Soru üzerine Erdoğan, göreve geldiklerinde Türkiye'nin IMF'ye 23,5 milyar dolar borcu olduğunu, 2013'te bu miktarı ödeyerek IMF ile ilişkilerini kestiklerini hatırlattı.
Hayvan hakları yasa çalışması
Hayvan haklarına ilişkin yasa çalışmasına yönelik soruyu yanıtlayan Erdoğan, AK Parti milletvekillerinin bu konuda yaptıkları çalışmanın Mecliste kanunlaşma aşamasında olduğuna işaret etti.
Geçen hafta AK Parti Merkez Karar Yürütme Kurulunda hayvan haklarına yönelik konuyu görüştüklerini ve sürecin hızlandırılmasını istediğini aktaran Erdoğan, "Şu anda Tekirdağ Milletvekilimiz Mustafa Bey, komisyon başkanı da olması hasebiyle de işi süratle devam ettiriyorlar. İnşallah başaracağız." dedi.

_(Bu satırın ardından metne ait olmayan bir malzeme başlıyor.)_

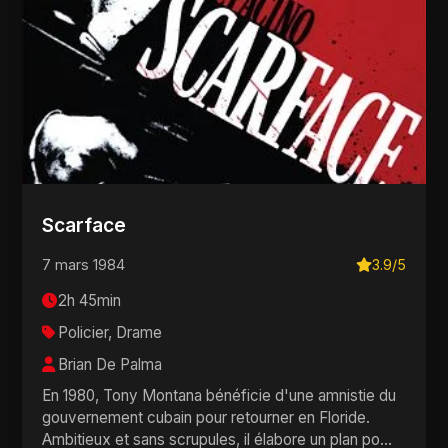
Scarface
7 mars 1984
3.9/5
2h 45min
Policier, Drame
Brian De Palma
En 1980, Tony Montana bénéficie d'une amnistie du
gouvernement cubain pour retourner en Floride.
Ambitieux et sans scrupules, il élabore un plan po...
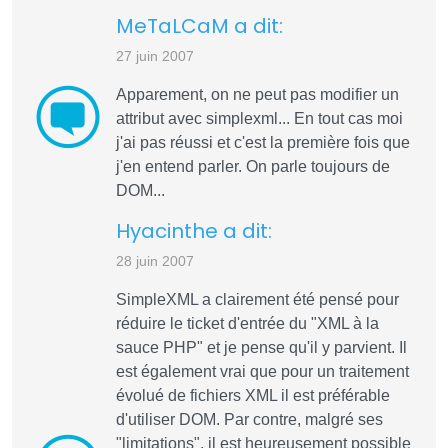
MeTaLCaM a dit:
27 juin 2007
Apparement, on ne peut pas modifier un
attribut avec simplexml... En tout cas moi
j'ai pas réussi et c'est la première fois que
j'en entend parler. On parle toujours de
DOM...
Hyacinthe a dit:
28 juin 2007
SimpleXML a clairement été pensé pour
réduire le ticket d'entrée du "XML à la
sauce PHP" et je pense qu'il y parvient. Il
est également vrai que pour un traitement
évolué de fichiers XML il est préférable
d'utiliser DOM. Par contre, malgré ses
"limitations", il est heureusement possible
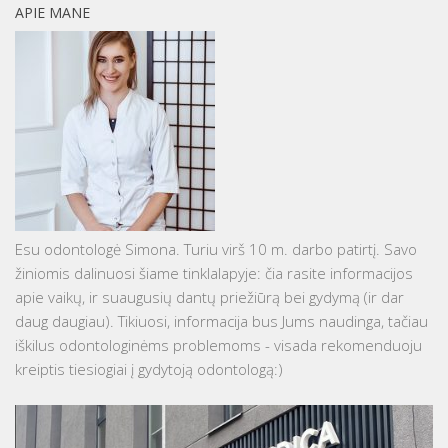
APIE MANE
Esu odontologė Simona. Turiu virš 10 m. darbo patirtį. Savo
žiniomis dalinuosi šiame tinklalapyje: čia rasite informacijos
apie vaikų, ir suaugusių dantų priežiūrą bei gydymą (ir dar
daug daugiau). Tikiuosi, informacija bus Jums naudinga, tačiau
iškilus odontologinėms problemoms - visada rekomenduoju
kreiptis tiesiogiai į gydytoją odontologą:)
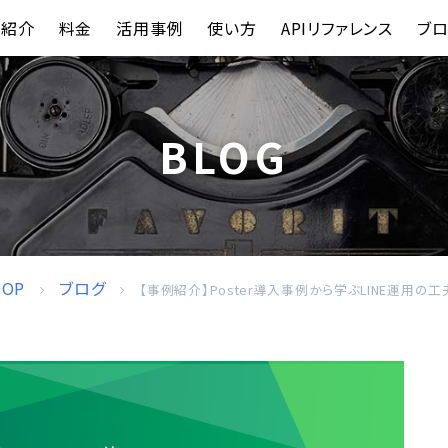
能紹介
料金
活用事例
使い方
APIリファレンス
ブロ
BLOG
TOP
ブログ
【事例紹介】Poster導入事例から学ぶLINE運用の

Kimi zaman televizyonda gördüğü hayvanlara yönelik muamele karşısında yıkıldığını dile getiren Erdoğan, kendisinin de 15-16 evcil hayvanı bulunduğunu, bunların gittiği yerlerde kendisine ve eşine hediye edildiği anlattı.
Ayrıca evde oğlunun muhabbet kuşlarının bulunduğuna dikkati çeken Erdoğan, şunları kaydetti:
"Bizim Rümeysa kızımız var, o da bir alem. Bana kendilerini gösteriyor, onda da 3-4 tane kedi var. Yani sevilmeyecek gibi değil. İşte bazen bu pitbullar falan ürkütüyor. Ama biliyorsunuz bizim öyle bir peygamberimiz var ki... Yolda giderken kenarda bir köpek ölüsünü görüyor, birileri burnunu kapatıyor. Fakat peygamber efendimiz 'Dişleri ne kadar güzel' diyor. İşte biz böyle bir peygamberin ümmetiyiz. Aynı şekilde büyük sahabe Ebu Hureyre... Adı niye Hureyre? Kedilerin babası. Böyle bir ümmetiz, böyle bir ümmetin mensuplarıyız. Dolayısıyla bizim hayvanlara karşı olan yaklaşımımızın kesinlikle çok farklı olması lazım, çok olumlu olması lazım. Tedbirlerimiz neyse alacağız. Bu çalışma kamuoyunda evcil hayvanlara yönelik düzenleme gibi algılanıyor ama biz bunu çok daha geniş düşünüyoruz. İnşallah bu kapsamda da bunu bitireceğiz."
Ayasofya-i Kebir Camii Şerifi'nde düzenlenen törende torunu Ömer Tayyip Erdoğan'ın hafızlık icazeti aldığının hatırlatılması üzerine Erdoğan, torununun böyle bir meziyete sahip bulunmasından çok mutlu olduğunu sözlerine ekledi.